United States District Court, N.D. Indiana, Fort Wayne Division
Jan 5, 2010
CAUSE NO.: 1:09-CR-43 TS (N.D. Ind. Jan. 5, 2010)

Opinion

CAUSE NO.: 1:09-CR-43 TS.

January 5, 2010


OPINION AND ORDER


This matter is before the Court on Defendant Joseph Jermaine Woods's Motion to Suppress [DE 39], filed on July 9, 2009. The Defendant contends that the police conducted an investigatory stop without specific and articulable facts sufficient to give rise to reasonable suspicion that the Defendant had committed a crime, and that the evidence recovered during the stop should therefore be suppressed.

BACKGROUND

By way of an Indictment filed on April 22, 2009, the Government charges that on March 31, 2009, the Defendant knowingly and intentionally possessed with intent to distribute marijuana in violation of 21 U.S.C. § 841(a)(1), and knowingly carried a firearm during and in relation to that drug trafficking crime in violation of 18 U.S.C. § 924(c). On July 9, 2009, the Defendant moved "to suppress incriminating evidence obtained by the Government following the unreasonable and unlawful seizure of the Defendant on March 31, 2009." (Mot. to Suppress 1, DE 39). In his Motion, the Defendant argued that the officer who ordered the stop of his vehicle "relied upon third hand, mostly uncorroborated information to develop a hunch that the individual driving the truck was involved in illegal drug activity," and requested that any evidence acquired following the stop and seizure be suppressed. (Motion to Suppress 3.) On July 23, the Government responded, submitting that the officer had ample reasonable suspicion and indicating that an evidentiary hearing was necessary to establish the facts pertinent to the Motion to Suppress.

On September 10, the Court conducted an evidentiary hearing on the Motion to Suppress. The Defendant was present and represented by attorney Albert Anzini III. The Government was represented by Assistant United States Attorney Anthony Gellar. The Court heard testimony from Fort Wayne Police Department Officers Angela Reed and Mark Walters, and Fort Wayne Police Detectives Kurt Franceus and Darrick Englemann. The Court also admitted into evidence various maps, photographs, and recordings. At the conclusion of the hearing, the Court took the Motion under advisement and gave the parties additional time to file briefs.

On November 2, the Defendant filed his post-hearing Brief in Support of Motion to Suppress [DE 57]. The Government filed its Response Brief Regarding Motion to Suppress on November 23 [DE 60], and on December 8 the Defendant filed his Notice of Intent [DE 61], advising the Court that he did not intend to file a reply brief.

FINDINGS OF FACT

Upon consideration of the credibility of the witnesses and the examination of the evidence, the Court makes the following findings of fact.
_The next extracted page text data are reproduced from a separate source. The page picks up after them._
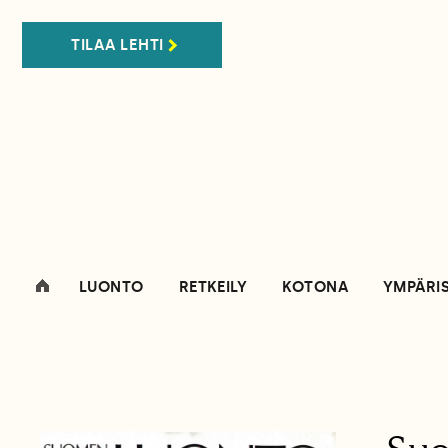
TILAA LEHTI
LUONTO
RETKEILY
KOTONA
YMPÄRI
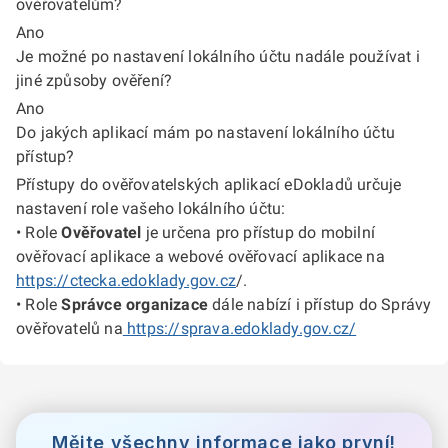
ověřovatelům?
Ano
Je možné po nastavení lokálního účtu nadále používat i
jiné způsoby ověření?
Ano
Do jakých aplikací mám po nastavení lokálního účtu
přístup?
Přístupy do ověřovatelských aplikací eDokladů určuje
nastavení role vašeho lokálního účtu:
• Role
Ověřovatel
je určena pro přístup do mobilní
ověřovací aplikace a webové ověřovací aplikace na
https://ctecka.edoklady.gov.cz
/.
• Role
Správce organizace
dále nabízí i přístup do Správy
ověřovatelů na
https://sprava.edoklady.gov.cz/
Mějte všechny informace jako první!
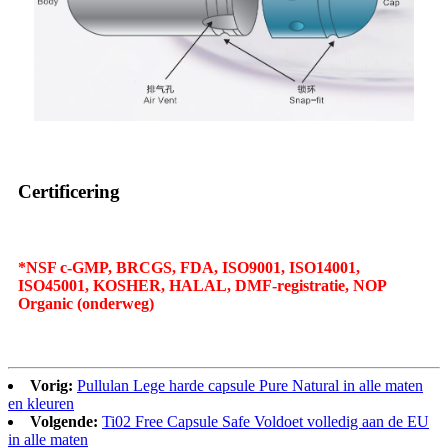
Certificering
*NSF c-GMP, BRCGS, FDA, ISO9001, ISO14001,
ISO45001, KOSHER, HALAL, DMF-registratie, NOP
Organic (onderweg)
Vorig:
Pullulan Lege harde capsule Pure Natural in alle maten
en kleuren
Volgende:
Ti02 Free Capsule Safe Voldoet volledig aan de EU
in alle maten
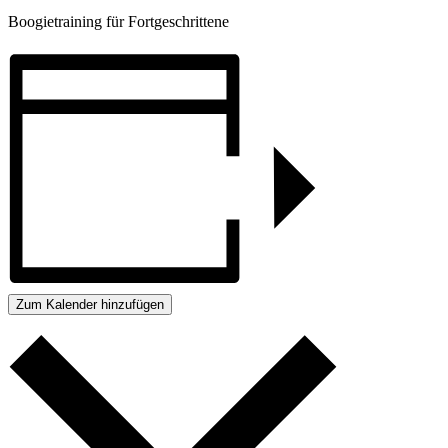
Boogietraining für Fortgeschrittene
Zum Kalender hinzufügen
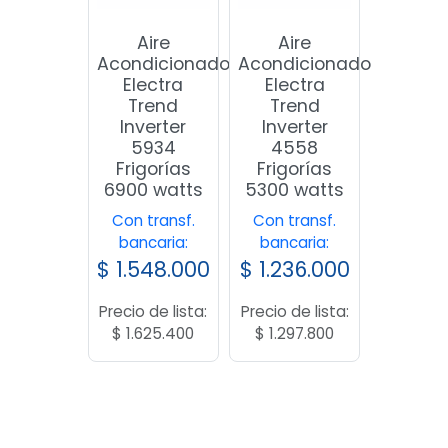
Aire
Aire
Acondicionado
Acondicionado
Electra
Electra
Trend
Trend
Inverter
Inverter
5934
4558
Frigorías
Frigorías
6900 watts
5300 watts
Con transf.
Con transf.
bancaria:
bancaria:
$
1.548.000
$
1.236.000
Precio de lista:
Precio de lista:
$
1.625.400
$
1.297.800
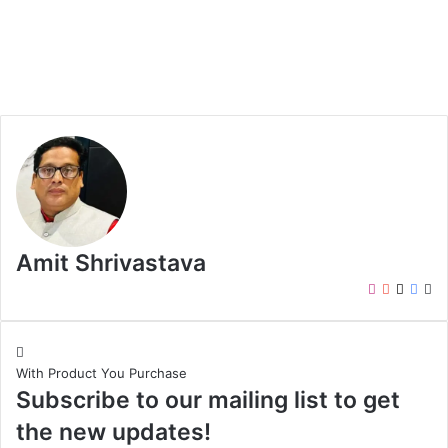
Amit Shrivastava
I
Y
X
F
W
n
o
a
e
s
u
c
b
t
T
e
s
With Product You Purchase
a
u
b
i
Subscribe to our mailing list to get
g
b
o
t
r
e
o
e
the new updates!
a
k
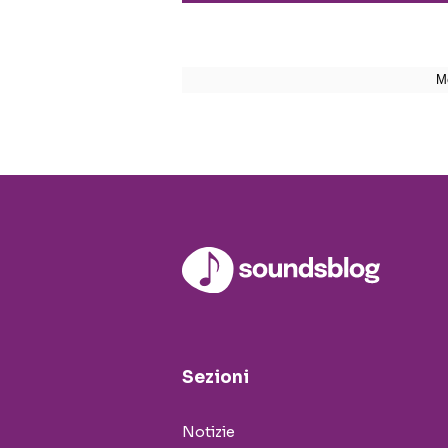
Sezioni
Notizie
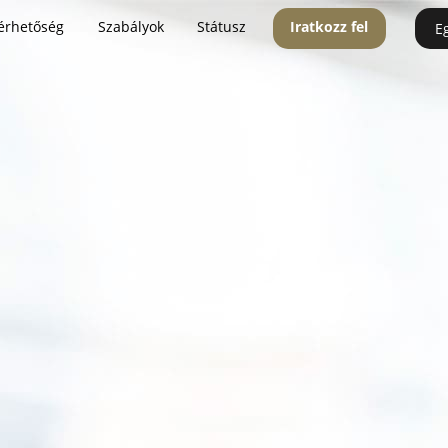
érhetőség
Szabályok
Státusz
Iratkozz fel
E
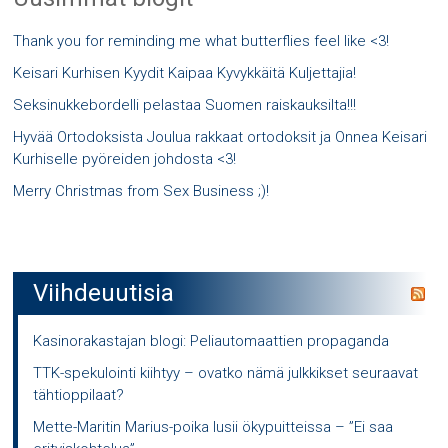
Thank you for reminding me what butterflies feel like <3!
Keisari Kurhisen Kyydit Kaipaa Kyvykkäitä Kuljettajia!
Seksinukkebordelli pelastaa Suomen raiskauksilta!!!
Hyvää Ortodoksista Joulua rakkaat ortodoksit ja Onnea Keisari
Kurhiselle pyöreiden johdosta <3!
Merry Christmas from Sex Business ;)!
Viihdeuutisia
Kasinorakastajan blogi: Peliautomaattien propaganda
TTK-spekulointi kiihtyy – ovatko nämä julkkikset seuraavat
tähtioppilaat?
Mette-Maritin Marius-poika lusii ökypuitteissa – ”Ei saa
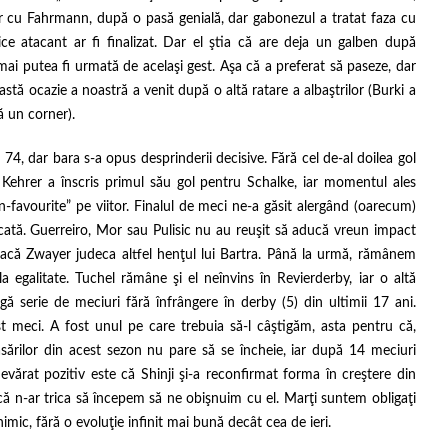
r cu Fahrmann, după o pasă genială, dar gabonezul a tratat faza cu
ice atacant ar fi finalizat. Dar el ştia că are deja un galben după
mai putea fi urmată de acelaşi gest. Aşa că a preferat să paseze, dar
astă ocazie a noastră a venit după o altă ratare a albaştrilor (Burki a
ă un corner).
74, dar bara s-a opus desprinderii decisive. Fără cel de-al doilea gol
. Kehrer a înscris primul său gol pentru Schalke, iar momentul ales
n-favourite” pe viitor. Finalul de meci ne-a găsit alergând (oarecum)
icată. Guerreiro, Mor sau Pulisic nu au reuşit să aducă vreun impact
 dacă Zwayer judeca altfel henţul lui Bartra. Până la urmă, rămânem
a egalitate. Tuchel rămâne şi el neînvins în Revierderby, iar o altă
ă serie de meciuri fără înfrângere în derby (5) din ultimii 17 ani.
 meci. A fost unul pe care trebuia să-l câştigăm, asta pentru că,
asărilor din acest sezon nu pare să se încheie, iar după 14 meciuri
vărat pozitiv este că Shinji şi-a reconfirmat forma în creştere din
 că n-ar trica să începem să ne obişnuim cu el. Marţi suntem obligaţi
ic, fără o evoluţie infinit mai bună decât cea de ieri.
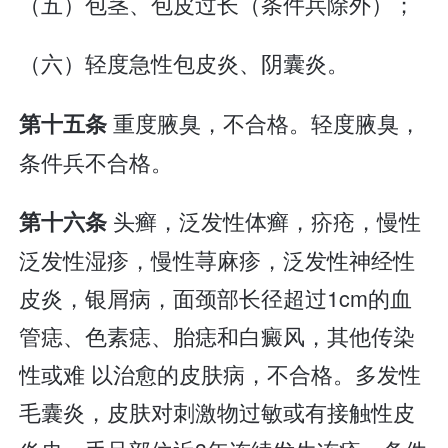
（五）包茎、包皮过长（条件兵除外）；
（六）轻度急性包皮炎、阴囊炎。
重度腋臭，不合格。轻度腋臭，
第十五条
条件兵不合格。
头癣，泛发性体癣，疥疮，慢性
第十六条
泛发性湿疹，慢性荨麻疹，泛发性神经性
皮炎，银屑病，面颈部长径超过1cm的血
管痣、色素痣、胎痣和白癜风，其他传染
性或难 以治愈的皮肤病，不合格。多发性
毛囊炎，皮肤对刺激物过敏或有接触性皮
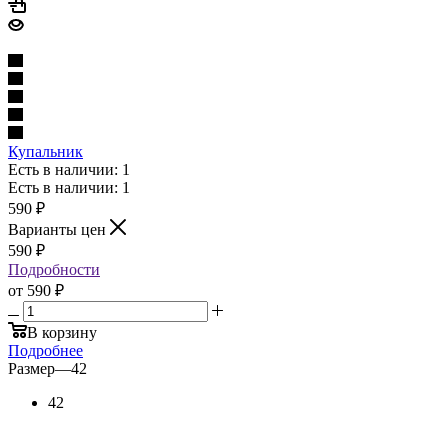
Купальник
Есть в наличии: 1
Есть в наличии: 1
590
₽
Варианты цен
590
₽
Подробности
от
590 ₽
В корзину
Подробнее
Размер
—
42
42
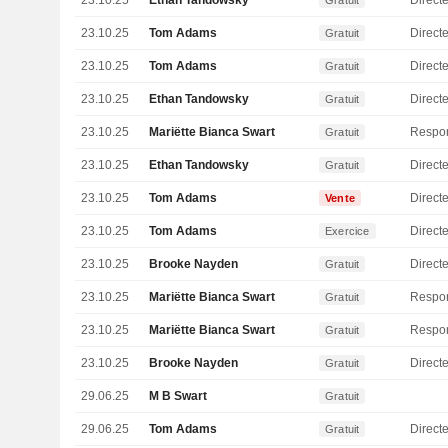
23.10.25
Ethan Tandowsky
Directe
Gratuit
23.10.25
Tom Adams
Direct
Gratuit
23.10.25
Tom Adams
Direct
Gratuit
23.10.25
Ethan Tandowsky
Directe
Gratuit
23.10.25
Mariëtte Bianca Swart
Gratuit
23.10.25
Ethan Tandowsky
Directe
Gratuit
23.10.25
Tom Adams
Direct
Vente
23.10.25
Tom Adams
Direct
Exercice
23.10.25
Brooke Nayden
Gratuit
23.10.25
Mariëtte Bianca Swart
Gratuit
23.10.25
Mariëtte Bianca Swart
Gratuit
23.10.25
Brooke Nayden
Gratuit
29.06.25
M B Swart
Gratuit
29.06.25
Tom Adams
Direct
Gratuit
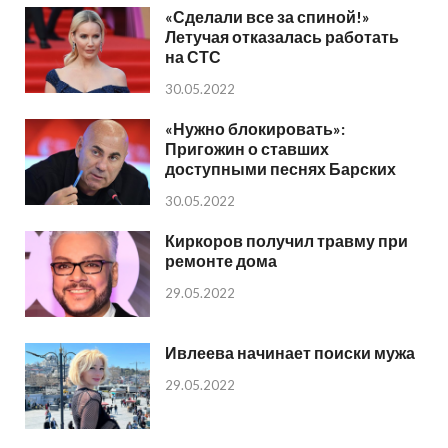
«Сделали все за спиной!»
Летучая отказалась работать
на СТС
30.05.2022
«Нужно блокировать»:
Пригожин о ставших
доступными песнях Барских
30.05.2022
Киркоров получил травму при
ремонте дома
29.05.2022
Ивлеева начинает поиски мужа
29.05.2022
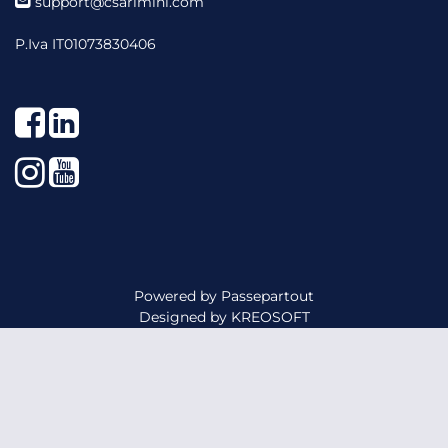
support@csarimini.com
P.Iva IT01073830406
Facebook
LinkedIn
Instagram
YouTube
Powered by
Passepartout
Designed by
KREOSOFT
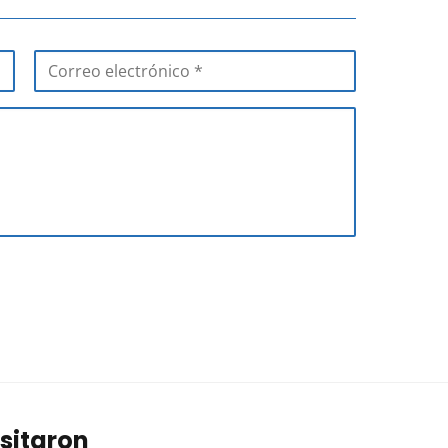
sitaron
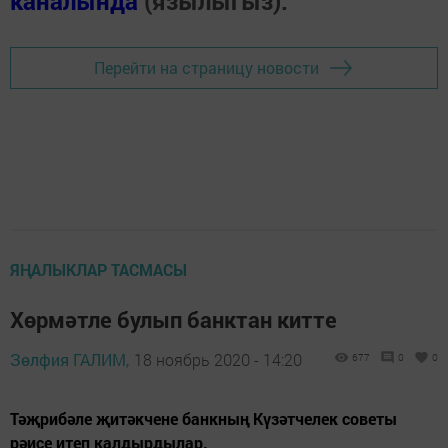
каналында
(язылыгыз).
Перейти на страницу новости
ЯҢАЛЫКЛАР ТАСМАСЫ
Хөрмәтле булып банктан китте
Зөлфия ГАЛИМ,
18 ноябрь 2020 - 14:20
677
0
0
Тәҗрибәле җитәкчене банкның Күзәтчелек советы
рәисе итеп калдырдылар.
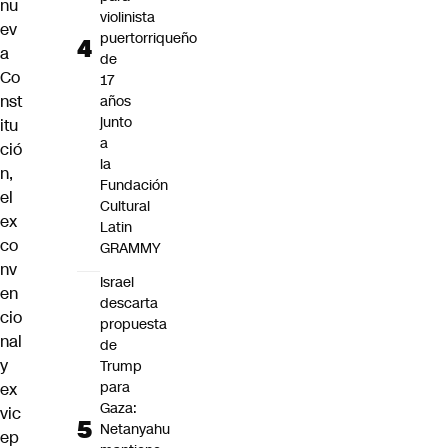
nu
violinista
ev
puertorriqueño
a
de
Co
17
nst
años
junto
itu
a
ció
la
n,
Fundación
el
Cultural
ex
Latin
co
GRAMMY
nv
Israel
en
descarta
cio
propuesta
nal
de
y
Trump
para
ex
Gaza:
vic
Netanyahu
ep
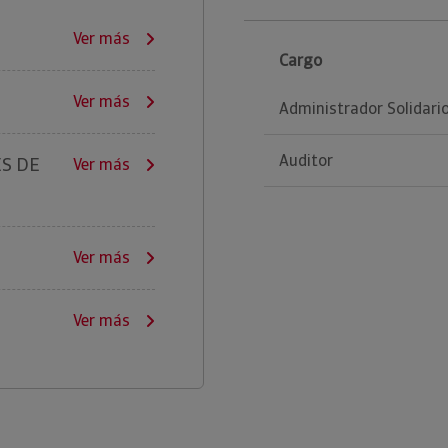
Ver más
Cargo
Ver más
Administrador Solidari
Auditor
ES DE
Ver más
Ver más
Ver más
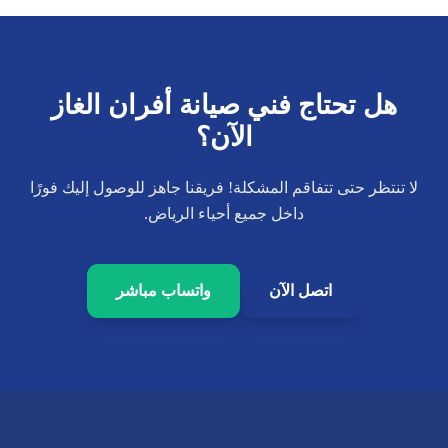
هل تحتاج فني صيانة أفران الغاز
الآن؟
لا تنتظر حتى تتفاقم المشكلة! فريقنا جاهز للوصول إليك فورًا
داخل جميع أحياء الرياض.
اتصل الآن
واتساب مباشر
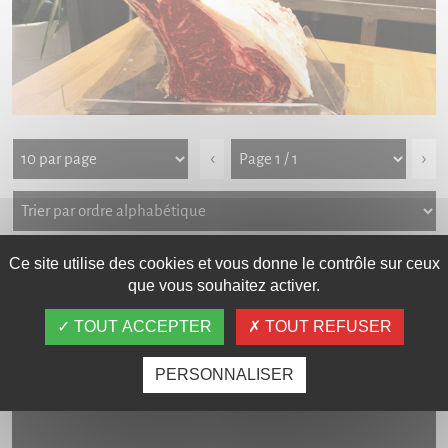
‹
›
Ce site utilise des cookies et vous donne le contrôle sur ceux
Galerie photos
Carte interactive
que vous souhaitez activer.
TOUT ACCEPTER
TOUT REFUSER
LES VIDÉOS
PERSONNALISER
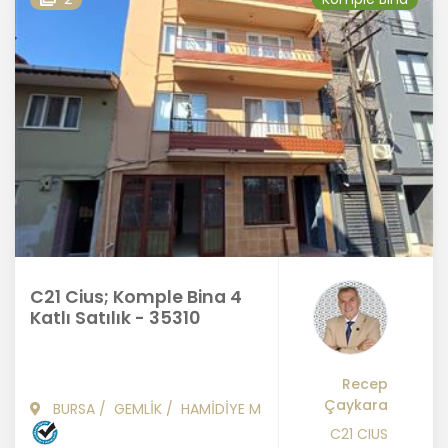
C21 Cius; Komple Bina 4
Katlı Satılık - 35310
Recep
Çaykara
BURSA
/
GEMLİK
/
HAMİDİYE M
C21 CIUS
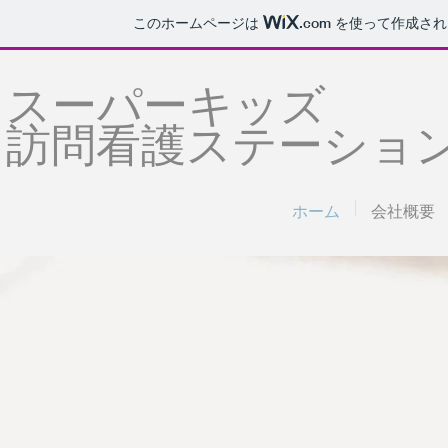
このホームページは
.com
を使って作成され
スーパーキッズ
訪問看護ステーショ
ホーム
会社概要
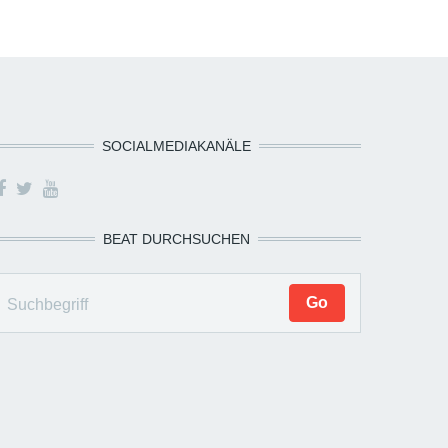
SOCIALMEDIAKANÄLE
BEAT DURCHSUCHEN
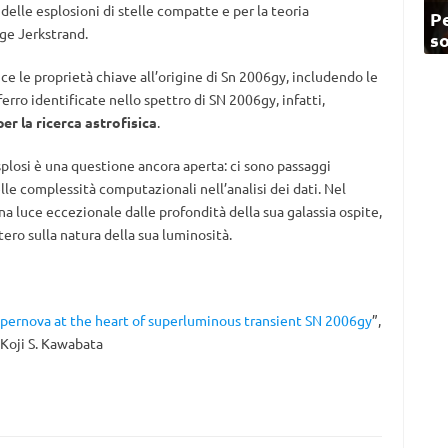
elle esplosioni di stelle compatte e per la teoria
Pe
nge Jerkstrand.
so
ce le proprietà chiave all’origine di Sn 2006gy, includendo le
ferro identificate nello spettro di SN 2006gy, infatti,
r la ricerca astrofisica
.
esplosi è una questione ancora aperta: ci sono passaggi
le complessità computazionali nell’analisi dei dati. Nel
a luce eccezionale dalle profondità della sua galassia ospite,
ro sulla natura della sua luminosità.
upernova at the heart of superluminous transient SN 2006gy
”,
 Koji S. Kawabata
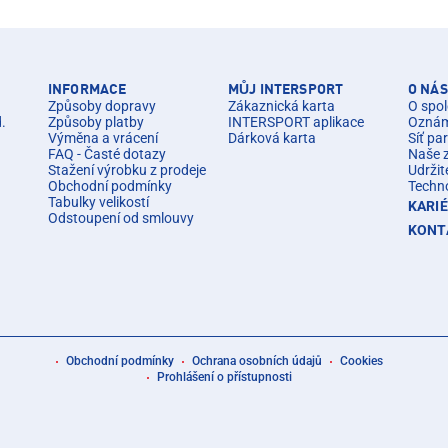
INFORMACE
MŮJ INTERSPORT
O NÁS
Způsoby dopravy
Zákaznická karta
O spol
d.
Způsoby platby
INTERSPORT aplikace
Oznáme
Výměna a vrácení
Dárková karta
Síť pa
FAQ - Časté dotazy
Naše 
Stažení výrobku z prodeje
Udržit
Obchodní podmínky
Techn
Tabulky velikostí
KARI
Odstoupení od smlouvy
KONT
Obchodní podmínky
Ochrana osobních údajů
Cookies
Prohlášení o přístupnosti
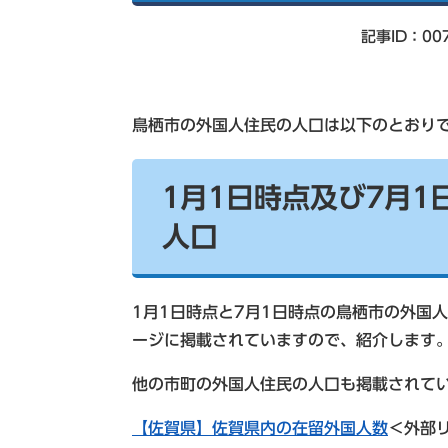
索
記事ID：00
鳥栖市の外国人住民の人口は以下のとおり
1月1日時点及び7月
人口
1月1日時点と7月1日時点の鳥栖市の外国
ージに掲載されていますので、紹介します
他の市町の外国人住民の人口も掲載されて
【佐賀県】佐賀県内の在留外国人数
＜外部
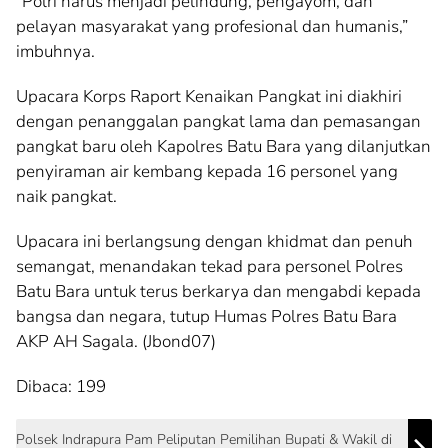
“Polri harus menjadi pelindung, pengayom, dan
pelayan masyarakat yang profesional dan humanis,”
imbuhnya.
Upacara Korps Raport Kenaikan Pangkat ini diakhiri
dengan penanggalan pangkat lama dan pemasangan
pangkat baru oleh Kapolres Batu Bara yang dilanjutkan
penyiraman air kembang kepada 16 personel yang
naik pangkat.
Upacara ini berlangsung dengan khidmat dan penuh
semangat, menandakan tekad para personel Polres
Batu Bara untuk terus berkarya dan mengabdi kepada
bangsa dan negara, tutup Humas Polres Batu Bara
AKP AH Sagala. (Jbond07)
Dibaca:
199
Polsek Indrapura Pam Peliputan Pemilihan Bupati & Wakil di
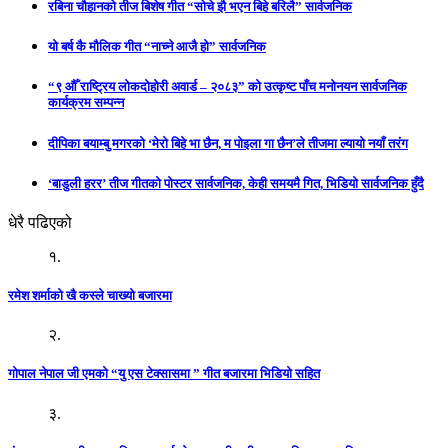
रबिना चौहानको तीज बिशेष गीत “सोचे झै भएन बिहे बरिलै” सार्वजनिक
यो बर्ष कै मौलिक गीत “नाच्ने आजै हो” सार्वजनिक
“९ औँ राष्ट्रिय लोकदोहोरी अवार्ड – २०८३” को उत्कृष्ट पाँच मनोनयन सार्वजनिक
कार्यक्रम सम्पन्न
दीपिका बयाम्बु मगरको ‘मेरो बिहे भा छैन, म पोइला गा छैन’ले तीजमा ल्यायो नयाँ तरंग
‘बाडुली हरर’ तीज गीतको पोस्टर सार्वजनिक, केही समयमै गित, भिडियो सार्वजनिक हुँदै
धेरै पढिएको
१.
रमेश शर्माको खै कस्ले चाख्यो बजारमा
२.
गोपाल नेपाल जी एमको “यु एस टेक्सासमा ” गीत बजारमा भिडियो सहित
३.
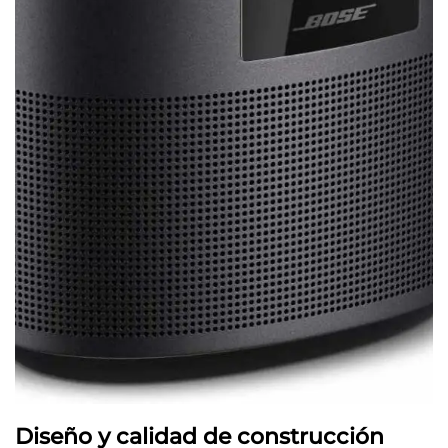
Diseño y calidad de construcción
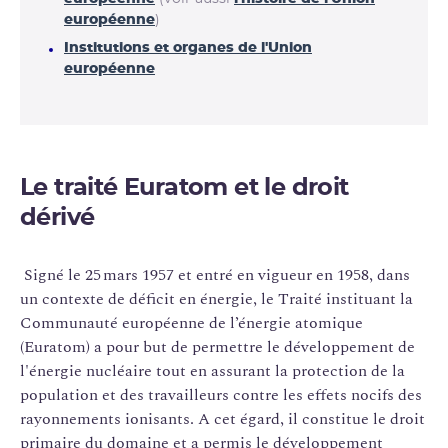
européenne
)
Institutions et organes de l'Union
européenne
Le traité Euratom et le droit
dérivé
Signé le 25 mars 1957 et entré en vigueur en 1958, dans
un contexte de déficit en énergie, le Traité instituant la
Communauté européenne de l’énergie atomique
(Euratom) a pour but de permettre le développement de
l'énergie nucléaire tout en assurant la protection de la
population et des travailleurs contre les effets nocifs des
rayonnements ionisants. A cet égard, il constitue le droit
primaire du domaine et a permis le développement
On March 19, 2009, the apartment manager at Plumwood Apartments in Fort Wayne, Indiana, called the Fort Wayne Police Department to report suspicious activity at the apartment complex. An administrative assistant recorded the caller's information and forwarded it to Fort Wayne Police Department Vice and Narcotics Division Sergeant Mark Walters. The caller reported that about twice a month, two vehicles would pull into the Plumwood Apartment complex, generally between 2:00 PM and 6:00 PM. One car was a black Taurus with Ohio license plates, and the other car varied but always had an Indiana handicap plate. The driver of the Taurus was a white male and the driver of the other vehicle was a black male. The two men would back their vehicles into a cul-de-sac at the end of the drive, open their respective trunks, and exchange a garbage bag and black bag. The entire meeting would only last one to two minutes, and then they would drive away.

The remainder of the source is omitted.